Briru

“Sembra ieri!” dice Wafi fra sé piegando la lettera. Gli viene in mente la rispo­sta del contadino alla cicogna.

Quale vita t’aggradi io non conosco,

t’ho catturato insieme con costoro

che ai miei lavori recano gran danno.

Ritorna a pensare a quando accompagnò Briru, amico d’infanzia e di cuore, che doveva an­dare a Parigi, alla Stazione Centrale di Milano. — Ti ricordi il tuo nome? Me lo ripeti? — Micro Bbandi — No! Mirko Bondi!

Era da giorni che Briru riprovava ma non riu­sciva a ripetere il suo nuovo nome. — E come si risponde, da vero italiano? — Briru — Noo! Prego. Pre-go. Ripeti. Briru non ci riusciva, ma lo aveva ringraziato.

L’amico alzò le spalle.

— Ce la farò, vedrai. — Insciallah! Era Wafi che aveva fatto venire Briru dal paese dove aveva vissuto senza istruzione – non ce l’a­veva fatta – né mestiere, ma in tanta miseria, no­nostante la sua voglia di lavorare. Lo stesso falli­mento però lo accolse qui in Italia. — La Francia sì che è un paese sviluppato.
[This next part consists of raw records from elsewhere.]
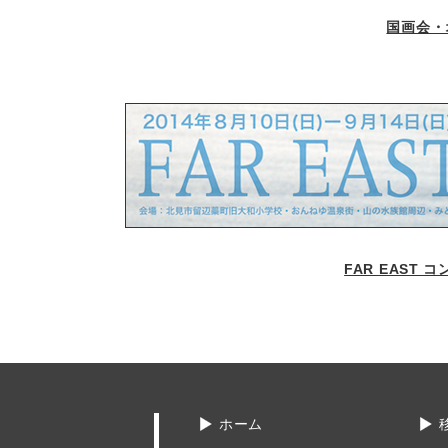
国画会・
FAR EAST 
ホーム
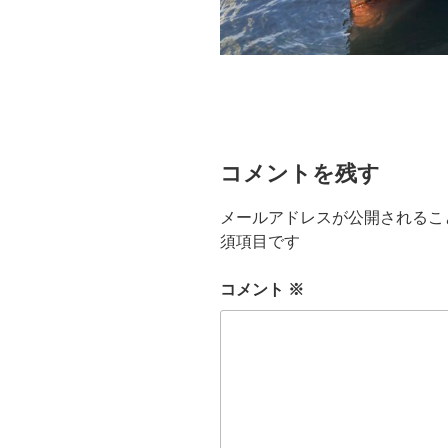
コメントを残す
メールアドレスが公開されるこ
須項目です
コメント
※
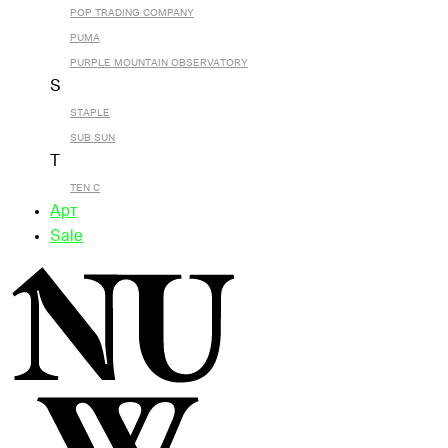
POP TRADING COMPANY
PUMA
PURPLE MOUNTAIN OBSERVATORY
S
STAPLE
SUB SUN
T
TEN C
Арт
Sale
L’amico lo rivede, malaticcio e mingherli­no, sulla gru di un cantiere a Pavia: minacciava di buttarsi nel vuoto, dopo un periodo di prova inconcludente.

Il capo-cantiere gli aveva dato del denaro con cui si comprò una falso documento Schengen. — A Parigi non avrai rogne con la polizia e trove­rai sicuramente un lavoretto da qualche algerino.

Alla Gare de Lyon, Briru venne ammanettato e rispedito come una lettera al mittente.

Stanco di aver camminato e pianto, si asper­se di benzina, scricchiò un fiammifero e sorrise al­la vita.